PROBLEM TO WORK ON: Every entry below should appear in the answer exactly as written, apart from the pictures.

TASK INPUTS:
- Opening Delimiter -

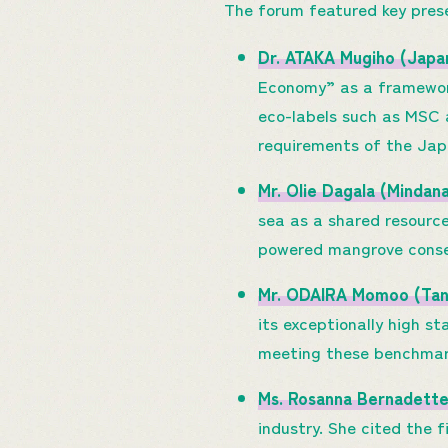
The forum featured key pres
Dr. ATAKA Mugiho (Japa
Economy” as a framework
eco-labels such as MSC a
requirements of the Ja
Mr. Olie Dagala (Minda
sea as a shared resource
powered mangrove conser
Mr. ODAIRA Momoo (Tan
its exceptionally high s
meeting these benchmark
Ms. Rosanna Bernadette
industry. She cited the f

- Closing Delimiter -

ANSWER FOR THE TASK:
The forum featured key pres
Dr. ATAKA Mugiho (Japa
Economy” as a framework
eco-labels such as MSC a
requirements of the Ja
Mr. Olie Dagala (Minda
sea as a shared resource
powered mangrove conser
Mr. ODAIRA Momoo (Tan
its exceptionally high s
meeting these benchmark
Ms. Rosanna Bernadette
industry. She cited the f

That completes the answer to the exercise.